Civic Realities: Matters worth considering

Thu, 10 Dec 2015 Source: Kobby Asmah

The political sphere is getting charged and intriguing by the day. As Ghanaians inch closer to the 2016 presidential and general elections, the stakes are so high that no political party is leaving their fate to chance.

With barely a year to go into the next elections, the two dominant political parties - the ruling National Democratic Congress (NDC) and the opposition New Patriotic Party (NPP) - have reached final stages of putting their houses in top shape ready for the polls expected to take place in November 2016.

Other parties

Other parties, including the Progressive People’s Party (PPP), the Convention People’s Party (CPP), the People’s National Convention (PNC), the National Democratic Party (NDP), the Great Consolidated Popular Party (GCPP) and the United Progressive Party (UPP), among other 24 registered political parties, according to Electoral Commission (EC) records, are all in various stages of completing their presidential, parliamentary, national, regional and constituency elections.

Judging from the presidential and parliamentary primaries, particularly those of the NDC and NPP, it should leave no one in doubt that the stakes are really high indeed and no stone will be left unturned by these political parties to make a huge impact in the 2016 elections.

So much tension is brewing to the extent that 2016 is fast becoming a do-or-die affair. While President John Dramani Mahama is seeking re-election and wants a second term in office, Nana Addo Dankwa Akufo-Addo is doing everything possible to be lucky this third time since he has already failed on two occasions.

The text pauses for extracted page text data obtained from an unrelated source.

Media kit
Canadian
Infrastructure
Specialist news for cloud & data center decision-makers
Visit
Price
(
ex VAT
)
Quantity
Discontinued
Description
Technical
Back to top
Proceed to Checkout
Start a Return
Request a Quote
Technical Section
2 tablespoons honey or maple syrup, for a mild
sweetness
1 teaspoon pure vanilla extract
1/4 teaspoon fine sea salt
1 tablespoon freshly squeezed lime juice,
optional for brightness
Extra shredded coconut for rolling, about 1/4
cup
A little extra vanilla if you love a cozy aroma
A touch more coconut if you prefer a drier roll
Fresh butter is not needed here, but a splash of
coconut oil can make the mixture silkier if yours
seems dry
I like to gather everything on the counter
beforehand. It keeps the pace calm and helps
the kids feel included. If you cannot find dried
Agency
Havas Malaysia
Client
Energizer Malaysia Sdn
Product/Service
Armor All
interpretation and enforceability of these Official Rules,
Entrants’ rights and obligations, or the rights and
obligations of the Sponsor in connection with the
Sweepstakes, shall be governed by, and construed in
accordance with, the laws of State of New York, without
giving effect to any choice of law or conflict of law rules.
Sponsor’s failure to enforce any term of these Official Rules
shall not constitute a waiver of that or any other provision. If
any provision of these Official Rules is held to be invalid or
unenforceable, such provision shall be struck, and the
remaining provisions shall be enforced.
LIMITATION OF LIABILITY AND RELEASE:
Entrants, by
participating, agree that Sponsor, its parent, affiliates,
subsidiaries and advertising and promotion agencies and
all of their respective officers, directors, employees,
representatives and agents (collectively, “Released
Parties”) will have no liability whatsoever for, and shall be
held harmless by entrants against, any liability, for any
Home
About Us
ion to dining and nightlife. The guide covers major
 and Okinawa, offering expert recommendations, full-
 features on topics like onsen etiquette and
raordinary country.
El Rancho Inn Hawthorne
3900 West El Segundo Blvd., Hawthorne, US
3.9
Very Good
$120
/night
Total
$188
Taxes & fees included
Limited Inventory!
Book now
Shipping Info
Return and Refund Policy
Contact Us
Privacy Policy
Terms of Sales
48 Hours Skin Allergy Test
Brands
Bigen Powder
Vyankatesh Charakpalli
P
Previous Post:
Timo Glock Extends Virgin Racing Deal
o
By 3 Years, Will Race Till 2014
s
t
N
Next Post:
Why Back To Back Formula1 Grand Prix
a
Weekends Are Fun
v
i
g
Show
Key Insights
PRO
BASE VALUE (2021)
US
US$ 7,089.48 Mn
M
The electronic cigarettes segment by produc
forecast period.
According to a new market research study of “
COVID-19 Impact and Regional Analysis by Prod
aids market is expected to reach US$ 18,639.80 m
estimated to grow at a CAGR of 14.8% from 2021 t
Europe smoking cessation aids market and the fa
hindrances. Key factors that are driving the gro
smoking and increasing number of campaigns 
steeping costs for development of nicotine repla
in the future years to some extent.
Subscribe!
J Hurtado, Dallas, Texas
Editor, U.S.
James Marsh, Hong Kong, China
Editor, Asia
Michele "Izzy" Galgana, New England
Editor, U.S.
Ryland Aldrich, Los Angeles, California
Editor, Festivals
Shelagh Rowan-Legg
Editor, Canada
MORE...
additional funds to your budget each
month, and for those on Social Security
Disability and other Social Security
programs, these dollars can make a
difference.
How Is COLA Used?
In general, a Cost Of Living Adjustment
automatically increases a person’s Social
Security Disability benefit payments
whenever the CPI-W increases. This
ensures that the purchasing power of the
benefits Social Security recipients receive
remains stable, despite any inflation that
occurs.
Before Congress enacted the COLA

The never-ending internal wranglings within the NPP and the acrimonious nature of the NDC parliamentary primaries in some constituencies are worrying and have the potential of disturbing the peace and stability of the country.

There is mistrust in the entire political system including the hullabaloo on the voters’ register. That is where the danger lies.

Getting ready

While the political parties are getting ready for the polls next year, political actors must play their part to douse any raging flames and tension.

In line with this, other key actors including the Electoral Commission, National Commission for Civic Education, security services, civil society organisations, the traditional authorities, religious bodies, labour unions, academia and the media must up their games to ensure an issue-based campaign, as well as an incident free, smooth and transparent polls.


The media plays a critical role in democratic governance because it has an added responsibility of fairly, objectively and equitably saturating society with adequate and timely information to equip the electorate in particular and Ghanaians in general to make informed choices and decisions.

With the quest to strengthen the country’s democracy, this column, which will appear fortnightly, beginning from today, will attempt to raise for scrutiny and discuss civic issues to inform, educate, caution, warn and alert the public (electorate), especially during the election period.

As an integral part of culture, politics deals with change and ways and means of attaining peace, services, development, freedom and justice as well as reconciliation and security for the community. Indeed, politics has to do with attaining political power and the use of this power to attain the common good for mankind.

This column will, therefore, discuss among other things issues on the role and characteristics of political parties in Ghana’s democratic dispensation, citizens’ rights and obligations on why we vote and what we vote for, whether politicians are meeting our expectations, party manifestoes and accountable governance, dangers of intolerance, tolerance promotion and education, human rights and freedoms as a people in search of new levels of growth, District Level Elections and key determinants of national development.

The column will further attempt to share contributions from opposing ideas, if any, to the general reading public all with the view to consolidating the growth of the country’s fledgeling democracy.

In so doing, it is the expectation that political awareness and consciousness will be created and enhanced to reinforce responsible citizenry and active participation of the Ghanaian in the governance system.

It is also intended in this column to help the electorate to understand various governance issues at stake to make informed choices and decisions, to ensure that the right leadership is attained for good governance and the steady growth of democracy in Ghana. God Bless.